Detroit MI Sept 23 2015 The Detroit Police Department at the beginning of this school year rolled out a new law enforcement training program at two Detroit high schools.
Detroit Police Chief James Craig, who announced the program alongside Detroit Mayor Mike Duggan Monday, said the "police magnet" program is something he came across while working for the Los Angeles Police Department, where Craig spent most of his career.
"Our goal is to arm our youth with tools that will prove to be edifying throughout life in addition to providing a safe environment," police said in a statement Sunday.
The three-year program will begin with 50 10th-grade students from Cody High School, a Detroit public school, and University Prep Academy, a charter school.
As they move onto 11th grade, fifty more students will begin the program each year until 150 are in the rotation.
David Foster, a 15-year-old sophomore started the program this year. He plans to attend college for a four-year degree and wants a career in federal law enforcement.
He attends one hour of instruction daily and has a physical training class each Friday and hopes to obtain a paid internship with the department this summer.
Students are exposed to department procedures, police ethics and some tactics.
Craig said the main goal is to create lasting relationships with Detroit's young people and to entice local residents to pursue law enforcement careers.
"It really is a direct line into the Police Department," Craig said.
Craig would like to see the program expand but says the funding isn't currently available.
"My goal when I get out of high school is to start my own security company," said Christopher Taylor, a sophomore at Cody Academy of Public Leadership.
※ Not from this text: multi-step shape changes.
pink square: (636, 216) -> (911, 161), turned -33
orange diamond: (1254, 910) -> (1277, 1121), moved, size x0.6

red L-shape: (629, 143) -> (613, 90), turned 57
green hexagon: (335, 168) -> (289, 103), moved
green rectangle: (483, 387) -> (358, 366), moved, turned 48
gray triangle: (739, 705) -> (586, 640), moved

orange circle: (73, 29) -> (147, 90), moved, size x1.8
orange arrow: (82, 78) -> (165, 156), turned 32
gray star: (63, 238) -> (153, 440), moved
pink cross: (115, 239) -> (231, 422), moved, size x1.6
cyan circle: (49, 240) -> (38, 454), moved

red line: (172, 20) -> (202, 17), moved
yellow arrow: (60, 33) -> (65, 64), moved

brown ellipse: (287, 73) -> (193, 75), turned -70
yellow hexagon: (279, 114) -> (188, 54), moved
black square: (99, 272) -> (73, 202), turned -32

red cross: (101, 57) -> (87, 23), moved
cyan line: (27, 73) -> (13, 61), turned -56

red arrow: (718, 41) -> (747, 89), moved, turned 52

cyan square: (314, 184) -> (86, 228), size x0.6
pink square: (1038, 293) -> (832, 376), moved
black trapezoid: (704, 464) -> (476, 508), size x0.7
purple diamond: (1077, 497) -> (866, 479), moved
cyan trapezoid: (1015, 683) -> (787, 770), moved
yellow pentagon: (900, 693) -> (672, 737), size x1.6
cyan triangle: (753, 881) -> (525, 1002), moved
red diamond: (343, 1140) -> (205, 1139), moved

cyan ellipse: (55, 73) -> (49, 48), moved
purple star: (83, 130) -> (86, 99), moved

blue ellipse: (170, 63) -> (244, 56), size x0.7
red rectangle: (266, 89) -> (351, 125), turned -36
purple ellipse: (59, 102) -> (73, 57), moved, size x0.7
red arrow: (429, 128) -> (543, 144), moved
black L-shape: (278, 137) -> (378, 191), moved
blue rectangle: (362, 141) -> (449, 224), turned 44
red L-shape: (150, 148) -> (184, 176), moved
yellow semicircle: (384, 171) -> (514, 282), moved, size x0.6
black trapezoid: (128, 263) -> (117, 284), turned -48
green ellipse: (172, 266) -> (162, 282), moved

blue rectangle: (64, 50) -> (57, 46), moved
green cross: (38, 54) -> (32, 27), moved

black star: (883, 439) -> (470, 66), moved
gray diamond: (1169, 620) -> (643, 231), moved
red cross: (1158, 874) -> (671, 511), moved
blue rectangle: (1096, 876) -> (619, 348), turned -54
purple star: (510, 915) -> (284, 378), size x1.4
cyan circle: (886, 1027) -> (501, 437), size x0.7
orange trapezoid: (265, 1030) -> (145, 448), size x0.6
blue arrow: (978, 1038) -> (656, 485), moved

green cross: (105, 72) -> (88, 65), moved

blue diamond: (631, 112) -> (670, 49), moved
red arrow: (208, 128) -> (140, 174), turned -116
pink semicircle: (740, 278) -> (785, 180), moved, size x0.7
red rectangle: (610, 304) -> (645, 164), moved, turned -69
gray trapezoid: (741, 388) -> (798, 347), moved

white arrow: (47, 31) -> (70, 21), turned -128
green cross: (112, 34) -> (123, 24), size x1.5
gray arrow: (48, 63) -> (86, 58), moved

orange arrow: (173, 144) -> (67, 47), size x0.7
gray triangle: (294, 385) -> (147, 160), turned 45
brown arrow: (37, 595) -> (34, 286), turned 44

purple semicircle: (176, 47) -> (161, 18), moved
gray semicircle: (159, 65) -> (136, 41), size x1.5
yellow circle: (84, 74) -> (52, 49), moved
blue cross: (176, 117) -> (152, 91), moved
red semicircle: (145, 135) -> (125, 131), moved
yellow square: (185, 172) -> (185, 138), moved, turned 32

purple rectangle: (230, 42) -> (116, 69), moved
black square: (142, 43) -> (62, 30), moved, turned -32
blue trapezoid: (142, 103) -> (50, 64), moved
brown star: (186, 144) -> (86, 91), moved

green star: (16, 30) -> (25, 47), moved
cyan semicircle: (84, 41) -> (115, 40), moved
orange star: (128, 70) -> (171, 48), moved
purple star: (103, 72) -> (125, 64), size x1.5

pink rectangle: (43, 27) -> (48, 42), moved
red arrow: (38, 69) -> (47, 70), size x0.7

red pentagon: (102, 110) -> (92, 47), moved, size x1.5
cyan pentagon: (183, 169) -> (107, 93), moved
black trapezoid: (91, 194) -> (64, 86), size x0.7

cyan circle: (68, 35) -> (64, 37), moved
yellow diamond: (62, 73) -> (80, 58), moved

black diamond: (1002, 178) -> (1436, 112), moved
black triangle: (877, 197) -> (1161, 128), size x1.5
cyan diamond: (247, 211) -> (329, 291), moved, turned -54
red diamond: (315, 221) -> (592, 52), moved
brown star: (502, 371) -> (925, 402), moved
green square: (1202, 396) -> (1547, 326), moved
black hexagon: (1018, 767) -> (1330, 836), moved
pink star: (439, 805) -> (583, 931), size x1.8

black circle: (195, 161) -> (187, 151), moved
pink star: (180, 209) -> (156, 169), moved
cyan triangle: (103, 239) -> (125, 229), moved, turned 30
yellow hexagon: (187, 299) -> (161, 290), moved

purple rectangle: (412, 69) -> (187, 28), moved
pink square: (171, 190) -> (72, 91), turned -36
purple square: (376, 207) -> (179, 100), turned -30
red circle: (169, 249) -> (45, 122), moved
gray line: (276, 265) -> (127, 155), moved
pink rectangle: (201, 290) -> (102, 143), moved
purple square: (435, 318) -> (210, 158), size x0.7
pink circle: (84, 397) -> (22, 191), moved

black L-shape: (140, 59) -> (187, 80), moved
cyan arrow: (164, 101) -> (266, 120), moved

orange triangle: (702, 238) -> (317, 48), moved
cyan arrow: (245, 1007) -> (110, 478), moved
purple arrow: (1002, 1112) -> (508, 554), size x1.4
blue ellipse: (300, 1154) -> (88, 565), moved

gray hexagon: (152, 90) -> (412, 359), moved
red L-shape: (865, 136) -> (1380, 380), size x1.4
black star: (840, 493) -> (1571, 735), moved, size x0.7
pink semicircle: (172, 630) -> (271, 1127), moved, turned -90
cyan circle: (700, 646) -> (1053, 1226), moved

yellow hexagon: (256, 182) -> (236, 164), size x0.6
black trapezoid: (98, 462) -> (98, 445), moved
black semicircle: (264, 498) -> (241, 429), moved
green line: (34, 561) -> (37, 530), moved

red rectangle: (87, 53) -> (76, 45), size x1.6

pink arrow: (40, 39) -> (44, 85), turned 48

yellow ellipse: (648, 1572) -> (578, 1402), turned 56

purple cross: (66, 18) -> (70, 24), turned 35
Another student, Tia, said she wants the be a police officer. "I think there should be more representatives from our community," she said.
About 62 percent of the Detroit police force is black, while nearly 85 percent of the residents are black.
Duggan said it's about creating "paths of opportunity," and referenced 5,600 jobs offered to youths through the city, including the police department this summer.
The Detroit Fire Department is also offering a curriculum targeting youth that allows participants to obtain EMT certification and an inside track to employment with the Fire Department.